[DATASET ENTRIES]

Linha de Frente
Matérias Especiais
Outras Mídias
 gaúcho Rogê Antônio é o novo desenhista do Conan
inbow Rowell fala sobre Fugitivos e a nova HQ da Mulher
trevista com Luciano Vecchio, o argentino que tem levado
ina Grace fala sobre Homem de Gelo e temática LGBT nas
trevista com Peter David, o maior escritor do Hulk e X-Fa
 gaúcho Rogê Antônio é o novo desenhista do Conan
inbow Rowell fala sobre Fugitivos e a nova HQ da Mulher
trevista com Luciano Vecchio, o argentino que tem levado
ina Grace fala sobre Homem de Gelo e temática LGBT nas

[/DATASET ENTRIES]

> YOUR INSTRUCTIONS: Nothing in the records may change; write them out again in full.

> REPLY TO THE EXERCISE:
Linha de Frente
Matérias Especiais
Outras Mídias
 gaúcho Rogê Antônio é o novo desenhista do Conan
inbow Rowell fala sobre Fugitivos e a nova HQ da Mulher
trevista com Luciano Vecchio, o argentino que tem levado
ina Grace fala sobre Homem de Gelo e temática LGBT nas
trevista com Peter David, o maior escritor do Hulk e X-Fa
 gaúcho Rogê Antônio é o novo desenhista do Conan
inbow Rowell fala sobre Fugitivos e a nova HQ da Mulher
trevista com Luciano Vecchio, o argentino que tem levado
ina Grace fala sobre Homem de Gelo e temática LGBT nas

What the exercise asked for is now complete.